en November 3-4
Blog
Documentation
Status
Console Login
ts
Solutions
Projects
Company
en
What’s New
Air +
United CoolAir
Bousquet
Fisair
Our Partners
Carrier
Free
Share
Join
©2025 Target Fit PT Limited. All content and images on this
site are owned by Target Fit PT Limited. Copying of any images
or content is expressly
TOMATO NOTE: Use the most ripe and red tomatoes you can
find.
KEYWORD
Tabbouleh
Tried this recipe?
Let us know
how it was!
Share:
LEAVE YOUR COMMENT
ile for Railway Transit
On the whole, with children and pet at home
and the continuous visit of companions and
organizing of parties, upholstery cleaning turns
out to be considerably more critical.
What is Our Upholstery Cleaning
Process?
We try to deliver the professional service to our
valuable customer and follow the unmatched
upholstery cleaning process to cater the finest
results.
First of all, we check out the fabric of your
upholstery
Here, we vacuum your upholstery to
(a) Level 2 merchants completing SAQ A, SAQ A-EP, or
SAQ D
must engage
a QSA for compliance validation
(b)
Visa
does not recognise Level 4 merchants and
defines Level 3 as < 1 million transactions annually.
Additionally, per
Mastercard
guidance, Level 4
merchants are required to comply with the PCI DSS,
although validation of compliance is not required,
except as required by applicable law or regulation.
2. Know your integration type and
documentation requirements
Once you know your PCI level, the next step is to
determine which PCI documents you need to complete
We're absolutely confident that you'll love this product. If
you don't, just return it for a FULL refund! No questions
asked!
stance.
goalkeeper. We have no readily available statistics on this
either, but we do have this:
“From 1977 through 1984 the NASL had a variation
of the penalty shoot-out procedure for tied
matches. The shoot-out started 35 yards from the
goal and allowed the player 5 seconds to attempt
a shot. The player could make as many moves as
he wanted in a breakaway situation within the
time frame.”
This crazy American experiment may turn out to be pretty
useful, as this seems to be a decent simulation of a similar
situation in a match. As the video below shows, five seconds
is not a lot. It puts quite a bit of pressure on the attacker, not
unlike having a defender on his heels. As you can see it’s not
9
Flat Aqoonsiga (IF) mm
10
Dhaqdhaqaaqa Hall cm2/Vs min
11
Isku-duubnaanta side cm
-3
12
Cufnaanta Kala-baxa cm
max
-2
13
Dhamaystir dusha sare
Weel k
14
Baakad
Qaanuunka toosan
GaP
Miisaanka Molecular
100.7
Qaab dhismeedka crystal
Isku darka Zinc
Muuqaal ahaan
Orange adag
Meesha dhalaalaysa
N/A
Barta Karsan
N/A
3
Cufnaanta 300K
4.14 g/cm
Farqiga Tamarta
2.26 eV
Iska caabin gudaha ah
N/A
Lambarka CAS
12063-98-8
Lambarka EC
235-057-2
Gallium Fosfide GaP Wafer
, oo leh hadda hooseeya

--------------------

**What you are asked to do**
With the first line being the one containing "Dhamaystir dusha sare" and the last line the one containing "Lambarka CAS", transcribe exactly the lines above that fall in that range.

**Response to the task**
Dhamaystir dusha sare
Weel k
14
Baakad
Qaanuunka toosan
GaP
Miisaanka Molecular
100.7
Qaab dhismeedka crystal
Isku darka Zinc
Muuqaal ahaan
Orange adag
Meesha dhalaalaysa
N/A
Barta Karsan
N/A
3
Cufnaanta 300K
4.14 g/cm
Farqiga Tamarta
2.26 eV
Iska caabin gudaha ah
N/A
Lambarka CAS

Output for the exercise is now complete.